On 11-05-25 06:00 PM, Rafael Ávila de Espíndola wrote:
Yes. And every function call has a check to see if it has to grow the
stack. We can plausibly collapse these two costs into one in some cases.
In cases where we can't, and it's a performance bottleneck, we can offer
some unsafe variant; but you're assuming a particular datapoint without
evidence just as you accuse me of. We don't know it'll be prohibitively
slow any more than we know bounds checking vector accesses is
prohibitively slow. I'm not ok with this argument.
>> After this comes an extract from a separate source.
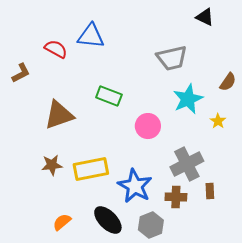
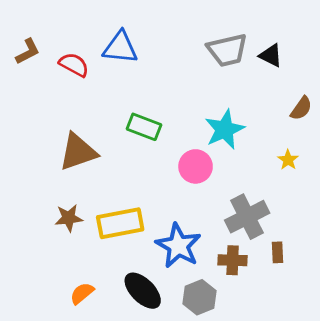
black triangle: (205, 17) -> (271, 55), moved
gray trapezoid: (172, 58) -> (227, 50), moved
brown L-shape: (21, 73) -> (28, 52), moved
cyan star: (188, 99) -> (225, 129), moved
Sorry what am I accusing you of? And no, I don't have a datapoint for
a system that has not been implemented.

Of arguing that the absence of data motivates a particular assumption. In this case it has to do with yield checking (which, incidentally, we do have some data on from the work in other JITs, and it's seldom a cost center).

Elsewhere you seem to be frustrated that in the absence of data to the contrary, I'm promoting the assumption that M:N (even if it runs 1:1 much of the time) is a safer default than mandatory-1:1. I can't say for certain which of those scenarios *will* need M:N and how badly it'll hurt to be without; but I feel like mandatory-1:1 will paint ourselves into a bunch of potential corners, as I tried to point out in the last email. So I'm arguing the M:N stance is safer to start.

Or maybe you're not frustrated about that, or hadn't previously considered those scenarios, and I am just reading frustration into the argument. Did any of the points I raised in defense of *permitting* M:N operation sound reasonable?